Present the count of lines in the entries below that hold "Island", and present nothing else.

(Data excerpts)
====
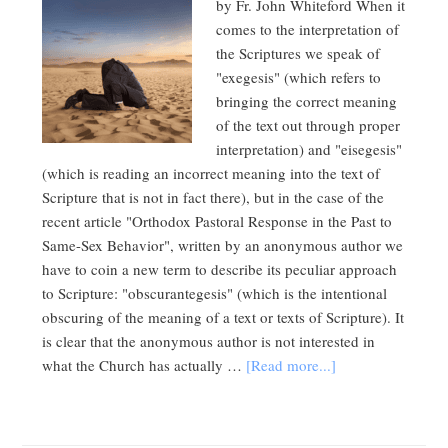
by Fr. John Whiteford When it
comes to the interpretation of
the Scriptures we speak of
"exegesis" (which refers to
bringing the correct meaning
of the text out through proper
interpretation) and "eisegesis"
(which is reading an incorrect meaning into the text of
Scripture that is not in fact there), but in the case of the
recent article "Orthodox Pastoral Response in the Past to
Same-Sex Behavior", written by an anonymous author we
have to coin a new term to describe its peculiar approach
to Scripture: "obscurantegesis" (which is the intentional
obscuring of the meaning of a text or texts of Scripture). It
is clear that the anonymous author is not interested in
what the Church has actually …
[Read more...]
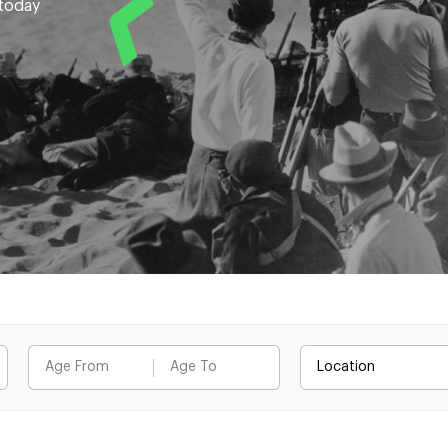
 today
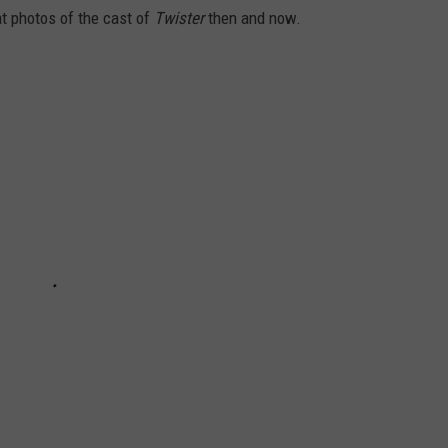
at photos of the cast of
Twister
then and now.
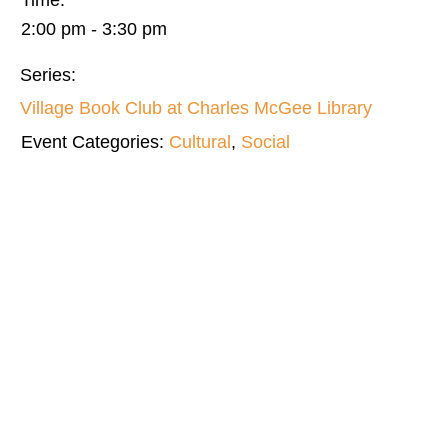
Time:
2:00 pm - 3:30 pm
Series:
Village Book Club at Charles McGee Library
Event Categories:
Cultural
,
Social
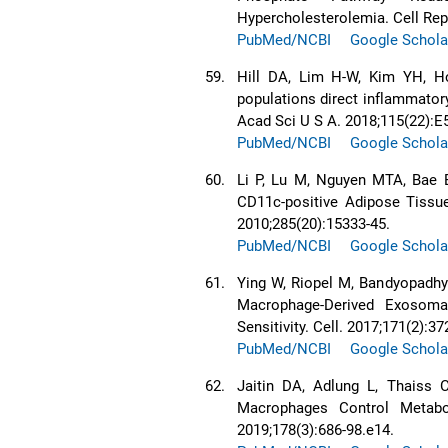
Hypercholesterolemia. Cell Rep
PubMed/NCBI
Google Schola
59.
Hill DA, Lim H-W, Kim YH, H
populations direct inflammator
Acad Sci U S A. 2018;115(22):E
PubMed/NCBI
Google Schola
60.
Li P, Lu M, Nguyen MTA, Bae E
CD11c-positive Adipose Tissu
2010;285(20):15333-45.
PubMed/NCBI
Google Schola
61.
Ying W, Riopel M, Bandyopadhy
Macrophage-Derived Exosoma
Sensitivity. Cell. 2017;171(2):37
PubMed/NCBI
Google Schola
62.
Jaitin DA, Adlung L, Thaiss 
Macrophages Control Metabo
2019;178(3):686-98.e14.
====
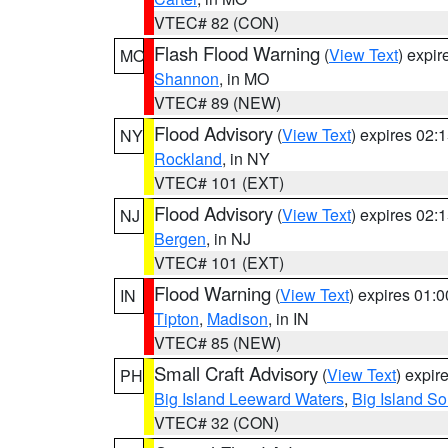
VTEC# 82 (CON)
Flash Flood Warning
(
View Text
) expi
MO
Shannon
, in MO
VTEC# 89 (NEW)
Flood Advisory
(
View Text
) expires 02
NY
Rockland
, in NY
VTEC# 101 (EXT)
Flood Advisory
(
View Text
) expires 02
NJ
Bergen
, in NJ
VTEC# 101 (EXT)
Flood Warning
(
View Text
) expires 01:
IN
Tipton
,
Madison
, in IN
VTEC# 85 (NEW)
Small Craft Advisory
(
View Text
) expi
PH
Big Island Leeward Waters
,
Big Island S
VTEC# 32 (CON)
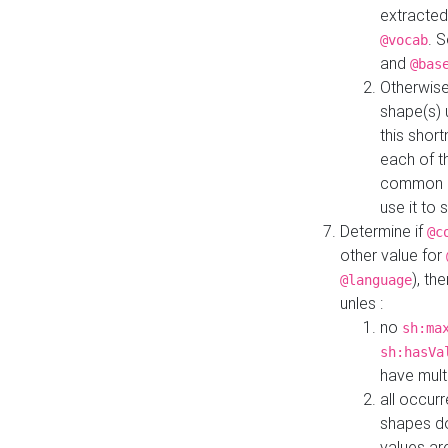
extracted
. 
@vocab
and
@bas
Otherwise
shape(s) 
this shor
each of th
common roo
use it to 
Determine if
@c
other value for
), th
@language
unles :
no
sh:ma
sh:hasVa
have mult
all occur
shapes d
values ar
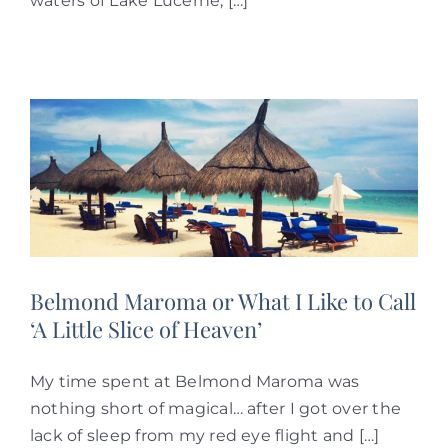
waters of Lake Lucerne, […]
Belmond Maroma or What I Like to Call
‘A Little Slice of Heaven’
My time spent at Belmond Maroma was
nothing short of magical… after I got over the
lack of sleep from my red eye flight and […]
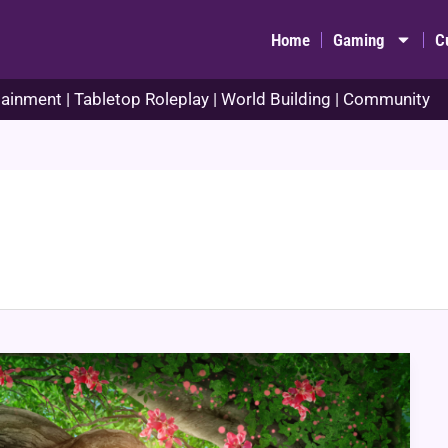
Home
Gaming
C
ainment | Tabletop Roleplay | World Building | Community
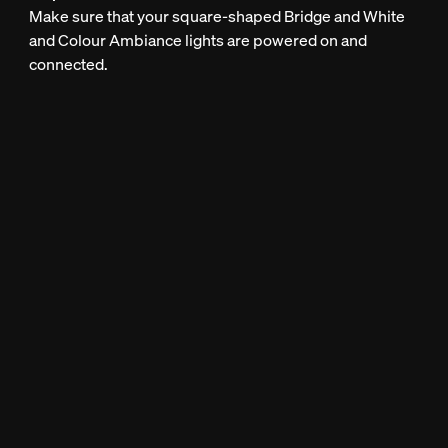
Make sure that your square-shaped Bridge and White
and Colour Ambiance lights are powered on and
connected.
====
(Answer box):
2